- _ASSIGNED TASK_
Below are some records; print every one of them exactly.

- _INPUT MATERIAL_
****************************************
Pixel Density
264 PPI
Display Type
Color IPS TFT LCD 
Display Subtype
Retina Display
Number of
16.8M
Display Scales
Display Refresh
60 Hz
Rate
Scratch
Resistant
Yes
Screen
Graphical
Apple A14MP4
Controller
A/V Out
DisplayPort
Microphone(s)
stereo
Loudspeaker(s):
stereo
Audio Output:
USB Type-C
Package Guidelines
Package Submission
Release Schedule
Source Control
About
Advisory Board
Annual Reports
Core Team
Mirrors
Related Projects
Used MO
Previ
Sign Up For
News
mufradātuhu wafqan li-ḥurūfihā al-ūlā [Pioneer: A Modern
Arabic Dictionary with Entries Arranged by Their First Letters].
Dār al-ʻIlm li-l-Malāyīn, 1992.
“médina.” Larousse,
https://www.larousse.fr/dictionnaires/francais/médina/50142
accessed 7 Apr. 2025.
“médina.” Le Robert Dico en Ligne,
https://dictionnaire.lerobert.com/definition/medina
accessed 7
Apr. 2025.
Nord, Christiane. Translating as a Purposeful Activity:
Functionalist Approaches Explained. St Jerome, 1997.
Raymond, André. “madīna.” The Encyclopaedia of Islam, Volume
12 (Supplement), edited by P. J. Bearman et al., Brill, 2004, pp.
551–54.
****************************************
- _SOLUTION TO THIS EXERCISE_
Pixel Density
264 PPI
Display Type
Color IPS TFT LCD 
Display Subtype
Retina Display
Number of
16.8M
Display Scales
Display Refresh
60 Hz
Rate
Scratch
Resistant
Yes
Screen
Graphical
Apple A14MP4
Controller
A/V Out
DisplayPort
Microphone(s)
stereo
Loudspeaker(s):
stereo
Audio Output:
USB Type-C
Package Guidelines
Package Submission
Release Schedule
Source Control
About
Advisory Board
Annual Reports
Core Team
Mirrors
Related Projects
Used MO
Previ
Sign Up For
News
mufradātuhu wafqan li-ḥurūfihā al-ūlā [Pioneer: A Modern
Arabic Dictionary with Entries Arranged by Their First Letters].
Dār al-ʻIlm li-l-Malāyīn, 1992.
“médina.” Larousse,
https://www.larousse.fr/dictionnaires/francais/médina/50142
accessed 7 Apr. 2025.
“médina.” Le Robert Dico en Ligne,
https://dictionnaire.lerobert.com/definition/medina
accessed 7
Apr. 2025.
Nord, Christiane. Translating as a Purposeful Activity:
Functionalist Approaches Explained. St Jerome, 1997.
Raymond, André. “madīna.” The Encyclopaedia of Islam, Volume
12 (Supplement), edited by P. J. Bearman et al., Brill, 2004, pp.
551–54.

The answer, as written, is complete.